• GOAL OF THE EXERCISE
What you return should match every record exactly, with the images removed.

• GIVEN RECORDS
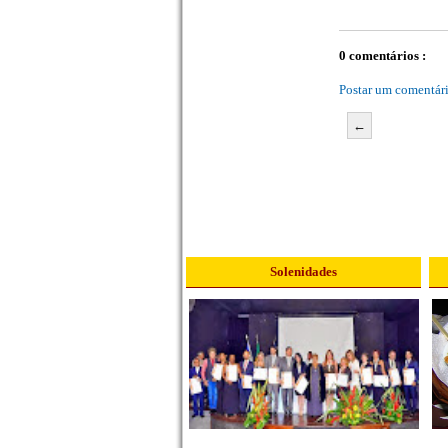
0 comentários :
Postar um comentár
←
Solenidades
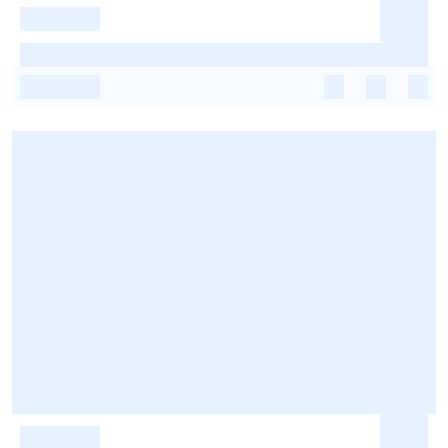
-
-
-
-
-
-
-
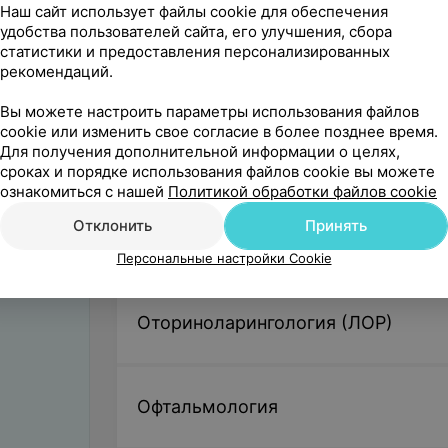
Наш сайт использует файлы cookie для обеспечения
удобства пользователей сайта, его улучшения, сбора
статистики и предоставления персонализированных
Пульмонология
рекомендаций.
Вы можете настроить параметры использования файлов
cookie или изменить свое согласие в более позднее время.
Для получения дополнительной информации о целях,
Неврология
сроках и порядке использования файлов cookie вы можете
ознакомиться с нашей
Политикой обработки файлов cookie
Отклонить
Принять
Аллергология
Персональные настройки Cookie
Оториноларингология (ЛОР)
Офтальмология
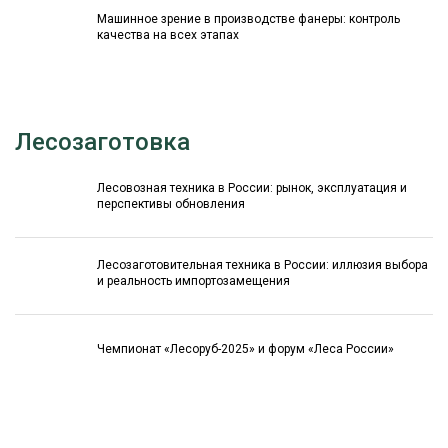
Машинное зрение в производстве фанеры: контроль
качества на всех этапах
Лесозаготовка
Лесовозная техника в России: рынок, эксплуатация и
перспективы обновления
Лесозаготовительная техника в России: иллюзия выбора
и реальность импортозамещения
Чемпионат «Лесоруб-2025» и форум «Леса России»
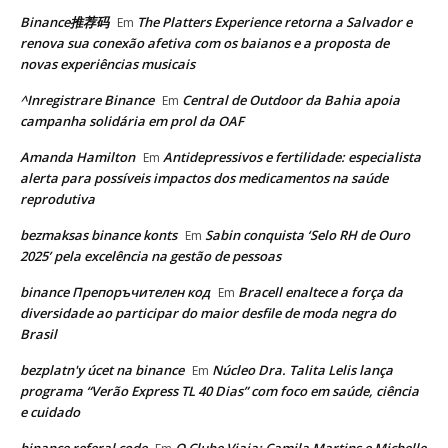
Binance推荐码
The Platters Experience retorna a Salvador e
Em
renova sua conexão afetiva com os baianos e a proposta de
novas experiências musicais
^Inregistrare Binance
Central de Outdoor da Bahia apoia
Em
campanha solidária em prol da OAF
Amanda Hamilton
Antidepressivos e fertilidade: especialista
Em
alerta para possíveis impactos dos medicamentos na saúde
reprodutiva
bezmaksas binance konts
Sabin conquista ‘Selo RH de Ouro
Em
2025’ pela excelência na gestão de pessoas
binance Препоръчителен код
Bracell enaltece a força da
Em
diversidade ao participar do maior desfile de moda negra do
Brasil
bezplatn'y úcet na binance
Núcleo Dra. Talita Lelis lança
Em
programa “Verão Express TL 40 Dias” com foco em saúde, ciência
e cuidado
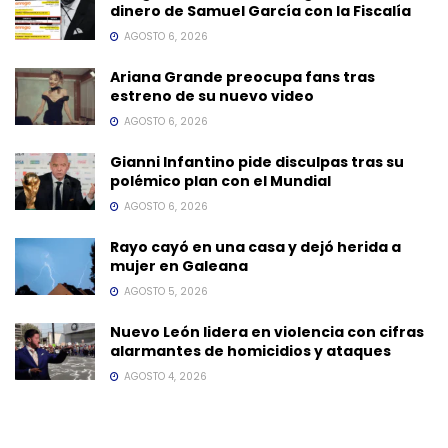
dinero de Samuel García con la Fiscalía
AGOSTO 6, 2026
Ariana Grande preocupa fans tras
estreno de su nuevo video
AGOSTO 6, 2026
Gianni Infantino pide disculpas tras su
polémico plan con el Mundial
AGOSTO 6, 2026
Rayo cayó en una casa y dejó herida a
mujer en Galeana
AGOSTO 5, 2026
Nuevo León lidera en violencia con cifras
alarmantes de homicidios y ataques
AGOSTO 4, 2026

• THE COMPLETED TASK
0 comentários :
Postar um comentár
←
Solenidades
-
-
-
-
-
-
-
Наш сайт использует файлы cookie для обеспечения
удобства пользователей сайта, его улучшения, сбора
статистики и предоставления персонализированных
Пульмонология
рекомендаций.
Вы можете настроить параметры использования файлов
cookie или изменить свое согласие в более позднее время.
Для получения дополнительной информации о целях,
Неврология
сроках и порядке использования файлов cookie вы можете
ознакомиться с нашей
Политикой обработки файлов cookie
Отклонить
Принять
Аллергология
Персональные настройки Cookie
Оториноларингология (ЛОР)
Офтальмология
Машинное зрение в производстве фанеры: контроль
качества на всех этапах
Лесозаготовка
Лесовозная техника в России: рынок, эксплуатация и
перспективы обновления
Лесозаготовительная техника в России: иллюзия выбора
и реальность импортозамещения
Чемпионат «Лесоруб-2025» и форум «Леса России»
Binance推荐码
The Platters Experience retorna a Salvador e
Em
renova sua conexão afetiva com os baianos e a proposta de
novas experiências musicais
^Inregistrare Binance
Central de Outdoor da Bahia apoia
Em
campanha solidária em prol da OAF
Amanda Hamilton
Antidepressivos e fertilidade: especialista
Em
alerta para possíveis impactos dos medicamentos na saúde
reprodutiva
bezmaksas binance konts
Sabin conquista ‘Selo RH de Ouro
Em
2025’ pela excelência na gestão de pessoas
binance Препоръчителен код
Bracell enaltece a força da
Em
diversidade ao participar do maior desfile de moda negra do
Brasil
bezplatn'y úcet na binance
Núcleo Dra. Talita Lelis lança
Em
programa “Verão Express TL 40 Dias” com foco em saúde, ciência
e cuidado
dinero de Samuel García con la Fiscalía
AGOSTO 6, 2026
Ariana Grande preocupa fans tras
estreno de su nuevo video
AGOSTO 6, 2026
Gianni Infantino pide disculpas tras su
polémico plan con el Mundial
AGOSTO 6, 2026
Rayo cayó en una casa y dejó herida a
mujer en Galeana
AGOSTO 5, 2026
Nuevo León lidera en violencia con cifras
alarmantes de homicidios y ataques
AGOSTO 4, 2026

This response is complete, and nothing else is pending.